Operational structure
- Overseen by: National Police Directorate
- Headquarters: Bodø Police Station
- Agency executive: Geir Ove Heir, Chief of Police;

Facilities
- Stations: 10

Website
- https://www.politi.no/salten

= Salten Police District =

Salten Police District (Salten politidistrikt) was a police district in Norway until 2017 when it became part of the Nordland Police District.

The Salten Police District covered the Salten district of Nordland county. The district was headquartered in Bodø and consisted of one main police station and nine regional sheriff's offices.
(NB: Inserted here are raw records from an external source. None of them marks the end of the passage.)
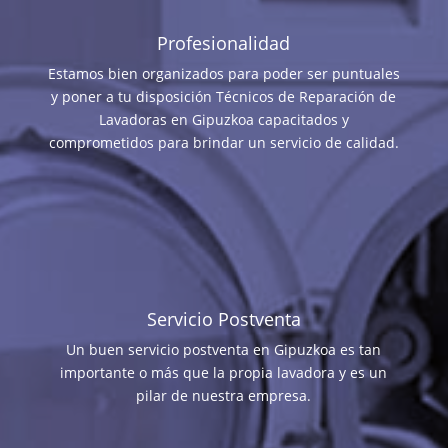
Profesionalidad
Estamos bien organizados para poder ser puntuales
y poner a tu disposición Técnicos de Reparación de
Lavadoras en Gipuzkoa capacitados y
comprometidos para brindar un servicio de calidad.
Servicio Postventa
Un buen servicio postventa en Gipuzkoa es tan
importante o más que la propia lavadora y es un
pilar de nuestra empresa.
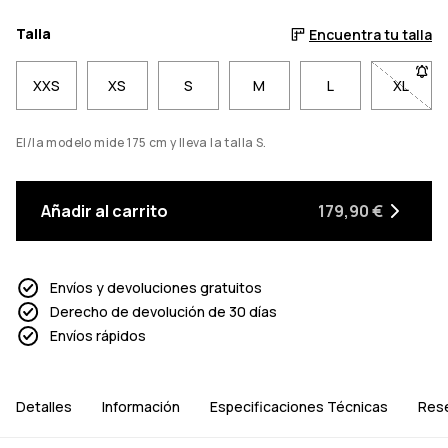
Talla
Encuentra tu talla
XXS
XS
S
M
L
XL
- Talla
El/la modelo mide 175 cm y lleva la talla S.
Añadir al carrito
179,90 €
Envíos y devoluciones gratuitos
Derecho de devolución de 30 días
Envíos rápidos
Detalles
Información
Especificaciones Técnicas
Res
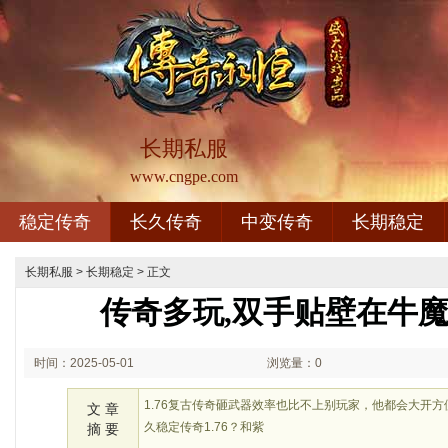
长期私服
www.cngpe.com
稳定传奇
长久传奇
中变传奇
长期稳定
长期私服
>
长期稳定
> 正文
传奇多玩,双手贴壁在牛
时间：2025-05-01
浏览量：0
01:05
1.76复古传奇砸武器效率也比不上别玩家，他都会大开
文 章
久稳定传奇1.76？和紫
摘 要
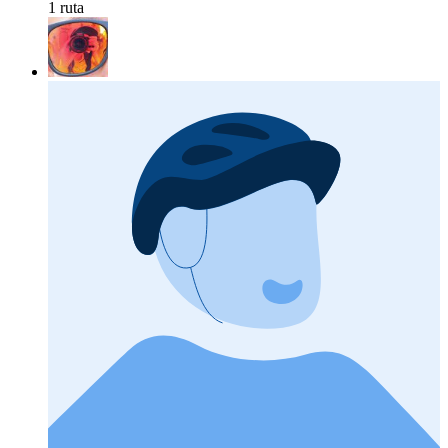
1 ruta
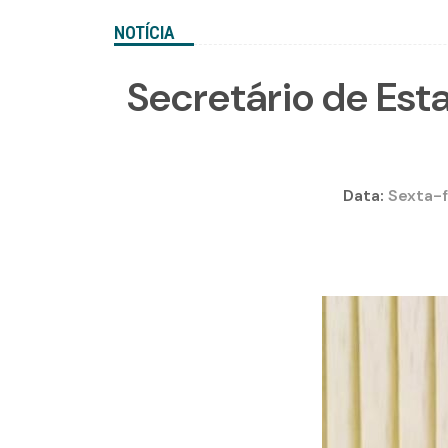
NOTÍCIA
Secretário de Est
Data:
Sexta-f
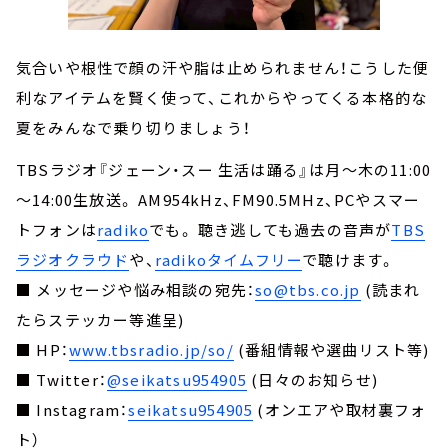
気合いや根性で顔の汗や脂は止められません！こうした便
利なアイテムを賢く使って、これからやってくる本格的な
夏をみんなで乗り切りましょう！
TBSラジオ『ジェーン・スー 生活は踊る』は月～木の11:00
～14:00生放送。 AM954kHz、FM90.5MHz、PCやスマー
トフォンは
radiko
でも。 聴き逃しても過去の音声が
TBS
ラジオクラウド
や、
radikoタイムフリー
で聴けます。
■ メッセージや悩み相談の宛先：
so@tbs.co.jp
(読まれ
たらステッカー等進呈)
■ HP：
www.tbsradio.jp/so/
(番組情報や選曲リスト等)
■ Twitter：
@seikatsu954905
(日々のお知らせ)
■ Instagram：
seikatsu954905
(オンエアや取材裏フォ
ト）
The district was led by Chief of Police Geir Ove Heir. The police district covered the municipalities of Bodø, Rødøy, Meløy, Gildeskål, Beiarn, Saltdal, Fauske, Sørfold, Steigen, and Hamarøy in the Salten area plus two municipalities in Lofoten: Røst and Værøy. As of 2011 the district had 195 employees. It has a special responsibility with the chief of police being responsible for operations at the Joint Rescue Coordination Centre of Northern Norway. The police district was historically named Bodø Police District until 2002 when it was renamed Salten Police District.